DPH has stated that it is in the process of verifying the veracity of the application materials submitted by the twenty applicants already identified as having gained provisional approval. Some have asked why the verification did not precede the announcement.

State Representative Jeffrey Sanchez, Chair of the Joint Public Health Committee, has been investigating the Department’s review process at the behest of House Speaker Robert DeLeo. Last week, the Executive Director of the medical marijuana program at DPH, Karen van Unen, wrote to Rep. Sanchez an 18-page letter in response to his questions (see DPH letter to Rep. Sanchez — recommended reading to get a flavor of the current state of affairs from the DPH perspective). The initial reaction from Rep. Sanchez was that the letter was not fully responsive and that additional information would be required of DPH. The latest news (“No pot experts on pot panel“) raises questions with respect to part of the Department’s response to Rep. Sanchez.

Some folks have questioned whether DPH should be trusted with this process, due to the questions that have come up over the past six weeks, and due to other DPH missteps in recent memory — including the compounding pharmacy matter (see the  special commission report on the question of DPH’s inadequate oversight of compounding pharmacies linked to a meningitis outbreak) and state lab issues (see story on a former DPH Commissioner’s resignation following the revelation of a state lab employee’s falsification of thousands of police crime lab sample analyses). The current Commissioner does not seem ready to resign over this issue, but who knows what next week may bring? The prior Commissioner’s resignation was likely triggered by the ripple effect that the state lab employee’s misconduct had — it was extremely damaging to the State Lab’s reputation, and also wreaked havoc with prisons, courts, public defenders and public safety personnel. The ripples of the current issue have not spread so far as of yet.

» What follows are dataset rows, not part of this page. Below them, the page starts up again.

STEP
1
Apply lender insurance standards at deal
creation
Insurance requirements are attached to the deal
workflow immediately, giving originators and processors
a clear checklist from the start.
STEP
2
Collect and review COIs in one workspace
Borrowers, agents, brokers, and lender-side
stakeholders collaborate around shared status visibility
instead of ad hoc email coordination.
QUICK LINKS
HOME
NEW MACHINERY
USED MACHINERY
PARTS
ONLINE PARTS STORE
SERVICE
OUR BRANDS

Some elected officials have said, essentially, that the process is so tainted that DPH must start from scratch and have new applications filed; that is also the tenor of the complaints filed in court. Others have said: no need to start 100% from scratch, just re-review the applications under the rules. (The initial review was conducted in the main by private contractors, according to van Unen’s letter, and court papers detail allegations of applications not being reviewed according to the Department’s decision rules, so a re-review by DPH staff would not be out of order.)

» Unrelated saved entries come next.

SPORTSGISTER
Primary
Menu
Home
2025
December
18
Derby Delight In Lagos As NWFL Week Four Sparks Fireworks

The state’s Attorney General (and gubernatorial candidate) Martha Coakley has been critical of the DPH process and has therefore had to have the state retain a private law firm to represent DPH in the lawsuits filed against it already (more are sure to follow) rather than have her office represent the Department in this litigation. The complaints filed to date raise a broad range of issues, and ultimately seek a fair and reasonable administration of the dispensary selection process. Rather than having these issues decided by the courts, it will be interesting to see whether DPH can simply re-review the applications in a transparent manner that satisfies the decision rules announced at the outset of the application process.

Ultimately, this is a balancing act. The Department needs to balance (a) the needs of patients to have access to medical marijuana via registered dispensaries in each county sooner rather than later, (b) its obligation to ensure that the dispensaries are selected in accordance with the Department’s own decision rules in an evenhanded manner and (c) the rights of local communities to determine how best to address site selection and public safety issues. These needs and obligations are not mutually exclusive. The Department is in the midst of its informal review of its decisions on the applications, and the results of this process may yet satisfy the various constituencies that have taken issue with the Department’s handling of these matters to date.

(Disclosure: I represent an applicant for a medical marijuana dispensary certificate of registration. I’m writing about how the process is playing out based entirely on public information because I think it’s interesting, and those of you who don’t read the Boston papers have been missing out.)